══ DATA EXTRACT ══

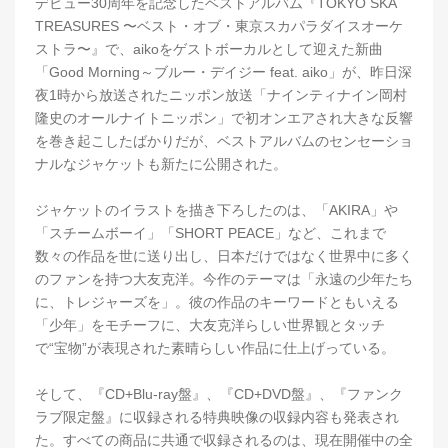
デビュー30周年を記念したベストアルバム『TOKYO SKA
TREASURES 〜ベスト・オブ・東京スカパラダイスオーケ
ストラ〜』で、aikoをゲストボーカルとして迎えた新曲
「Good Morning～ブルー・デイジー feat. aiko」が、昨日深
夜1時から放送されたニッポン放送「ナインティナイン岡村
隆史のオールナイトニッポン」で初オンエアされ大きな反響
を巻き起こしたばかりだが、ベストアルバムのセンセーショ
ナルなジャケットも新たに公開された。
ジャケットのイラストを描き下ろしたのは、「AKIRA」や
「スチームボーイ」「SHORT PEACE」など、これまで
数々の作品を世に送り出し、日本だけではなく世界中に多く
のファンを持つ大友克洋。今作のテーマは「永遠の少年たち
に、トレジャーズを」。彼の作品のキーワードともいえる
「少年」をモチーフに、大友克洋らしい世界観とタッチ
で“宝物”が表現された素晴らしい作品に仕上げっている。
そして、『CD+Blu-ray盤』、『CD+DVD盤』、『ファンク
ラブ限定盤』に収録される特典映像の収録内容も発表され
た。すべての商品に共通で収録されるのは、現在開催中の全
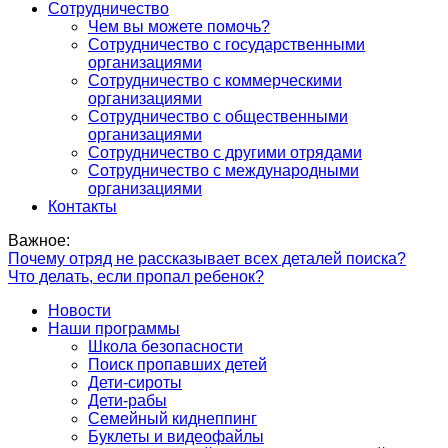
Сотрудничество
Чем вы можете помочь?
Сотрудничество с государственными
организациями
Сотрудничество с коммерческими
организациями
Сотрудничество с общественными
организациями
Сотрудничество с другими отрядами
Сотрудничество с международными
организациями
Контакты
Важное:
Почему отряд не рассказывает всех деталей поиска?
Что делать, если пропал ребенок?
Новости
Наши программы
Школа безопасности
Поиск пропавших детей
Дети-сироты
Дети-рабы
Семейный киднеппинг
Буклеты и видеофайлы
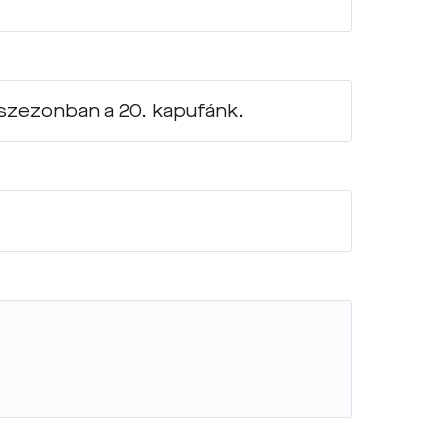
 szezonban a 20. kapufánk.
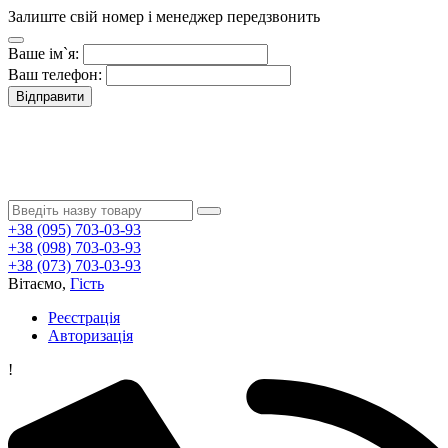
Залиште свій номер і менеджер передзвонить
Ваше ім`я:
Ваш телефон:
Відправити
+38 (095) 703-03-93
+38 (098) 703-03-93
+38 (073) 703-03-93
Вітаємо,
Гість
Реєстрація
Авторизація
!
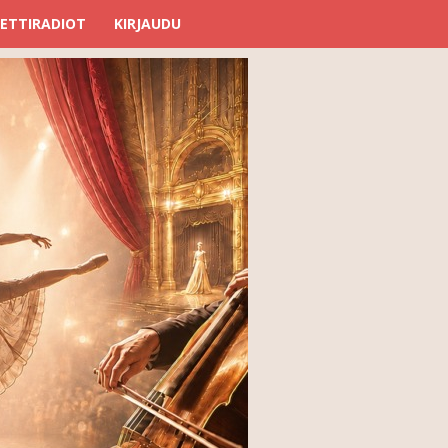
ETTIRADIOT
KIRJAUDU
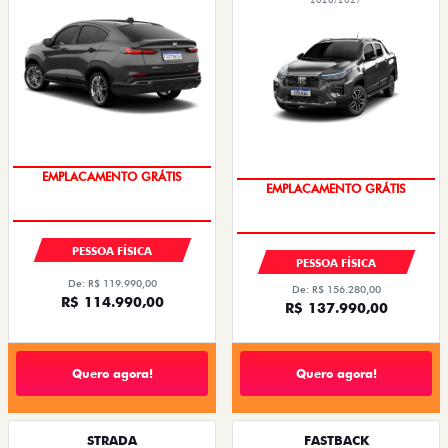
FASTBACK AUDACE TURBO 200 HYBRID FLEX
FASTBACK TURBO 200 FLEX AT 2026
AT 2026
2026/2026
2026/2026
OPORTUNIDADE
OPORTUNIDADE
EMPLACAMENTO GRÁTIS
EMPLACAMENTO GRÁTIS
PESSOA FÍSICA
PESSOA FÍSICA
De: R$ 126.990,00
De: R$ 170.480,00
R$ 119.990,00
R$ 135.990,00
Quero agora!
Quero agora!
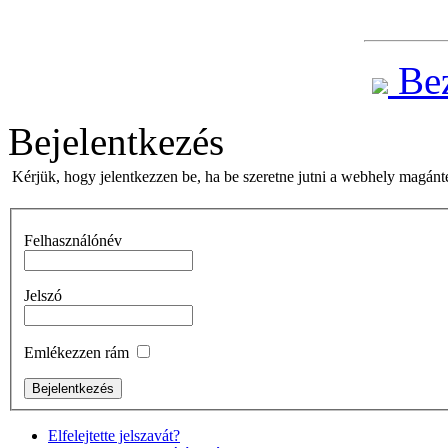
Bez
Bejelentkezés
Kérjük, hogy jelentkezzen be, ha be szeretne jutni a webhely magánte
Felhasználónév
Jelszó
Emlékezzen rám
Elfelejtette jelszavát?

═══

The task calls for every line of the data to be returned exactly, without pictures.

■ RESPONSE BOX ■
デビュー30周年を記念したベストアルバム『TOKYO SKA
TREASURES 〜ベスト・オブ・東京スカパラダイスオーケ
ストラ〜』で、aikoをゲストボーカルとして迎えた新曲
「Good Morning～ブルー・デイジー feat. aiko」が、昨日深
夜1時から放送されたニッポン放送「ナインティナイン岡村
隆史のオールナイトニッポン」で初オンエアされ大きな反響
を巻き起こしたばかりだが、ベストアルバムのセンセーショ
ナルなジャケットも新たに公開された。
ジャケットのイラストを描き下ろしたのは、「AKIRA」や
「スチームボーイ」「SHORT PEACE」など、これまで
数々の作品を世に送り出し、日本だけではなく世界中に多く
のファンを持つ大友克洋。今作のテーマは「永遠の少年たち
に、トレジャーズを」。彼の作品のキーワードともいえる
「少年」をモチーフに、大友克洋らしい世界観とタッチ
で“宝物”が表現された素晴らしい作品に仕上げっている。
そして、『CD+Blu-ray盤』、『CD+DVD盤』、『ファンク
ラブ限定盤』に収録される特典映像の収録内容も発表され
た。すべての商品に共通で収録されるのは、現在開催中の全
Сотрудничество
Чем вы можете помочь?
Сотрудничество с государственными
организациями
Сотрудничество с коммерческими
организациями
Сотрудничество с общественными
организациями
Сотрудничество с другими отрядами
Сотрудничество с международными
организациями
Контакты
Важное:
Почему отряд не рассказывает всех деталей поиска?
Что делать, если пропал ребенок?
Новости
Наши программы
Школа безопасности
Поиск пропавших детей
Дети-сироты
Дети-рабы
Семейный киднеппинг
Буклеты и видеофайлы
 szezonban a 20. kapufánk.
Залиште свій номер і менеджер передзвонить
Ваше ім`я:
Ваш телефон:
Відправити
+38 (095) 703-03-93
+38 (098) 703-03-93
+38 (073) 703-03-93
Вітаємо,
Гість
Реєстрація
Авторизація
!
ETTIRADIOT
KIRJAUDU
FASTBACK AUDACE TURBO 200 HYBRID FLEX
FASTBACK TURBO 200 FLEX AT 2026
AT 2026
2026/2026
2026/2026
OPORTUNIDADE
OPORTUNIDADE
EMPLACAMENTO GRÁTIS
EMPLACAMENTO GRÁTIS
PESSOA FÍSICA
PESSOA FÍSICA
De: R$ 126.990,00
De: R$ 170.480,00
R$ 119.990,00
R$ 135.990,00
Quero agora!
Quero agora!
Bez
Bejelentkezés
Kérjük, hogy jelentkezzen be, ha be szeretne jutni a webhely magánte
Felhasználónév
Jelszó
Emlékezzen rám
Elfelejtette jelszavát?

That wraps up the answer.